INPUT FOR THIS TASK
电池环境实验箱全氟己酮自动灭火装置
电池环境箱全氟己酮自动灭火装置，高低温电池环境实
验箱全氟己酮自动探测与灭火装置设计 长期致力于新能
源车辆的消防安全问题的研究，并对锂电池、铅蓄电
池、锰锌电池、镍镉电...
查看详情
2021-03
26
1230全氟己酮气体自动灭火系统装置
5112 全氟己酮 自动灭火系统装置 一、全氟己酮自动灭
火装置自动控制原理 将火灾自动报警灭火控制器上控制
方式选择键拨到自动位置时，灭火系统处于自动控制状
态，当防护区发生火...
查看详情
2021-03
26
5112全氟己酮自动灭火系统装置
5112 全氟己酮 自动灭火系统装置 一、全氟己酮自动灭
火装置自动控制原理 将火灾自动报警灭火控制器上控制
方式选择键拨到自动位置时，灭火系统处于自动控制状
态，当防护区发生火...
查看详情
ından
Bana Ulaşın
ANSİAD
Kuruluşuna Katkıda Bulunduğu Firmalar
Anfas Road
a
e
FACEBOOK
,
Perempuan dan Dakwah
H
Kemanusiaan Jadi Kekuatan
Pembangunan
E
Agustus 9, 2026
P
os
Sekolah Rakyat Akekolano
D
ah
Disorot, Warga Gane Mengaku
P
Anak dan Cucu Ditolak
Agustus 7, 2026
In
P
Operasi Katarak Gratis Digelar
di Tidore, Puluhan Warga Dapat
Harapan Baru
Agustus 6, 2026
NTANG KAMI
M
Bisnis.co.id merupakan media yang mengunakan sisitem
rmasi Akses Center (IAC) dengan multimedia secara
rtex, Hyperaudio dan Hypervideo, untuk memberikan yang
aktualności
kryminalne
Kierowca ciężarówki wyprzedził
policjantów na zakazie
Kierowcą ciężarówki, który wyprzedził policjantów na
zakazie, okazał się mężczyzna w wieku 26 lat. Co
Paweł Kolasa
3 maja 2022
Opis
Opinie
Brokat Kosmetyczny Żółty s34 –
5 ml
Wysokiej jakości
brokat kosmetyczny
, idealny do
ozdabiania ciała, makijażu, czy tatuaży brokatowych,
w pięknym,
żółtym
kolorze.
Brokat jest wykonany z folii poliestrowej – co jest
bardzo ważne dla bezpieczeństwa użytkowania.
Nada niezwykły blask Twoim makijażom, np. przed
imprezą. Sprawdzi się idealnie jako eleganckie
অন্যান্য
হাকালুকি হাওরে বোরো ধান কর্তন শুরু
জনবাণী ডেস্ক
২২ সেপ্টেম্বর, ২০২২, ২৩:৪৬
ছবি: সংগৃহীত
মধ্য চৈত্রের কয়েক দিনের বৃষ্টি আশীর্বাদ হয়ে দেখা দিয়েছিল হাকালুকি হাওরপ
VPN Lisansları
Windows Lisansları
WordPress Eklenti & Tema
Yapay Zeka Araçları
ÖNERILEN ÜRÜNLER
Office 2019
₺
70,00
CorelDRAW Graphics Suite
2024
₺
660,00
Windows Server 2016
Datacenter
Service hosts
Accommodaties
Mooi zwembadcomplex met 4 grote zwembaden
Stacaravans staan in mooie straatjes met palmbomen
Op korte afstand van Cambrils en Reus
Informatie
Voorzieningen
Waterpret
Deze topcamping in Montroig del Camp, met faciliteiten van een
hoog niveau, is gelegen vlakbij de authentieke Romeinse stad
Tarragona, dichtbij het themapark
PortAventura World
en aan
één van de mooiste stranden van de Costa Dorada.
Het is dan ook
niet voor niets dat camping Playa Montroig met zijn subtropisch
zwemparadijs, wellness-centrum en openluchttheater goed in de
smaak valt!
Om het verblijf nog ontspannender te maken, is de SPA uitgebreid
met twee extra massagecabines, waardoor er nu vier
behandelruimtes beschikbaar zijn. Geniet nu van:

PROBLEM STATEMENT
Transcribe all of the data, keeping every line identical.

ANSWER
电池环境实验箱全氟己酮自动灭火装置
电池环境箱全氟己酮自动灭火装置，高低温电池环境实
验箱全氟己酮自动探测与灭火装置设计 长期致力于新能
源车辆的消防安全问题的研究，并对锂电池、铅蓄电
池、锰锌电池、镍镉电...
查看详情
2021-03
26
1230全氟己酮气体自动灭火系统装置
5112 全氟己酮 自动灭火系统装置 一、全氟己酮自动灭
火装置自动控制原理 将火灾自动报警灭火控制器上控制
方式选择键拨到自动位置时，灭火系统处于自动控制状
态，当防护区发生火...
查看详情
2021-03
26
5112全氟己酮自动灭火系统装置
5112 全氟己酮 自动灭火系统装置 一、全氟己酮自动灭
火装置自动控制原理 将火灾自动报警灭火控制器上控制
方式选择键拨到自动位置时，灭火系统处于自动控制状
态，当防护区发生火...
查看详情
ından
Bana Ulaşın
ANSİAD
Kuruluşuna Katkıda Bulunduğu Firmalar
Anfas Road
a
e
FACEBOOK
,
Perempuan dan Dakwah
H
Kemanusiaan Jadi Kekuatan
Pembangunan
E
Agustus 9, 2026
P
os
Sekolah Rakyat Akekolano
D
ah
Disorot, Warga Gane Mengaku
P
Anak dan Cucu Ditolak
Agustus 7, 2026
In
P
Operasi Katarak Gratis Digelar
di Tidore, Puluhan Warga Dapat
Harapan Baru
Agustus 6, 2026
NTANG KAMI
M
Bisnis.co.id merupakan media yang mengunakan sisitem
rmasi Akses Center (IAC) dengan multimedia secara
rtex, Hyperaudio dan Hypervideo, untuk memberikan yang
aktualności
kryminalne
Kierowca ciężarówki wyprzedził
policjantów na zakazie
Kierowcą ciężarówki, który wyprzedził policjantów na
zakazie, okazał się mężczyzna w wieku 26 lat. Co
Paweł Kolasa
3 maja 2022
Opis
Opinie
Brokat Kosmetyczny Żółty s34 –
5 ml
Wysokiej jakości
brokat kosmetyczny
, idealny do
ozdabiania ciała, makijażu, czy tatuaży brokatowych,
w pięknym,
żółtym
kolorze.
Brokat jest wykonany z folii poliestrowej – co jest
bardzo ważne dla bezpieczeństwa użytkowania.
Nada niezwykły blask Twoim makijażom, np. przed
imprezą. Sprawdzi się idealnie jako eleganckie
অন্যান্য
হাকালুকি হাওরে বোরো ধান কর্তন শুরু
জনবাণী ডেস্ক
২২ সেপ্টেম্বর, ২০২২, ২৩:৪৬
ছবি: সংগৃহীত
মধ্য চৈত্রের কয়েক দিনের বৃষ্টি আশীর্বাদ হয়ে দেখা দিয়েছিল হাকালুকি হাওরপ
VPN Lisansları
Windows Lisansları
WordPress Eklenti & Tema
Yapay Zeka Araçları
ÖNERILEN ÜRÜNLER
Office 2019
₺
70,00
CorelDRAW Graphics Suite
2024
₺
660,00
Windows Server 2016
Datacenter
Service hosts
Accommodaties
Mooi zwembadcomplex met 4 grote zwembaden
Stacaravans staan in mooie straatjes met palmbomen
Op korte afstand van Cambrils en Reus
Informatie
Voorzieningen
Waterpret
Deze topcamping in Montroig del Camp, met faciliteiten van een
hoog niveau, is gelegen vlakbij de authentieke Romeinse stad
Tarragona, dichtbij het themapark
PortAventura World
en aan
één van de mooiste stranden van de Costa Dorada.
Het is dan ook
niet voor niets dat camping Playa Montroig met zijn subtropisch
zwemparadijs, wellness-centrum en openluchttheater goed in de
smaak valt!
Om het verblijf nog ontspannender te maken, is de SPA uitgebreid
met twee extra massagecabines, waardoor er nu vier
behandelruimtes beschikbaar zijn. Geniet nu van:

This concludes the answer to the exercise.